Patricia Ferrando

Personal information
- Nationality: Venezuela, Italy
- Born: 19 July 1985 (age 40) Caracas, Venezuela

Sport
- Sport: Equestrian
- Event: Dressage
- Coached by: Yvonne Losos de Muñiz

Achievements and titles
- Olympic finals: 2024 Olympic Games
- World finals: 2019 Pan American Games

Medal record
Equestrian
Representing Venezuela
Bolivarian Games
| Gold medal – first place | 2009 Cochabamba | Team dressage |

= Patricia Ferrando =

Venezuelan dressage rider

Patricia Ferrando (born 19 July 1985 in Caracas, Venezuela) is an Italian and Venezuelan Olympic dressage rider. She competed at the 2019 Pan American Games in Lima where she became 12th in the finals and at the 2015 Pan-American Games in Toronto. She won a golden team medal at the 2009 Bolivarian Games, with the Venezuelan team.
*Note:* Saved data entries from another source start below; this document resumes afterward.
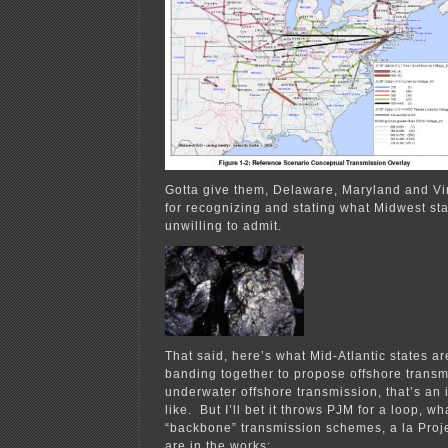
Gotta give them, Delaware, Maryland and Virg
for recognizing and stating what Midwest st
unwilling to admit.
That said, here’s what Mid-Atlantic states a
banding together to propose offshore transmi
underwater offshore transmission, that’s an i
like. But I’ll bet it throws PJM for a loop, wha
“backbone” transmission schemes, a la Proje
are in the works:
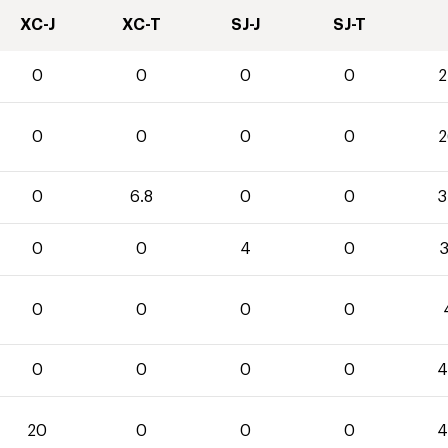
XC-J
XC-T
SJ-J
SJ-T
0
0
0
0
2
0
0
0
0
2
0
6.8
0
0
3
0
0
4
0
3
0
0
0
0
0
0
0
0
4
20
0
0
0
4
She is currently the most successful dressage rider from Venezuela.

In 2019 Patricia tried to qualify for the Olympic Games in Tokyo 2020 under supervision of her trainer Yvonne Losos de Muñiz and competed at several international competitions in Europe, including Denmark, the Netherlands, Austria and Spain. Patricia qualified Venezuela as first reserve country from Group D & E (North America, Central and South America) following the FEI regulations for the Olympic Games.

Ferrando competed at the 2024 Olympic Games in Paris, becoming the first Venezuelan dressage athlete at the Olympics.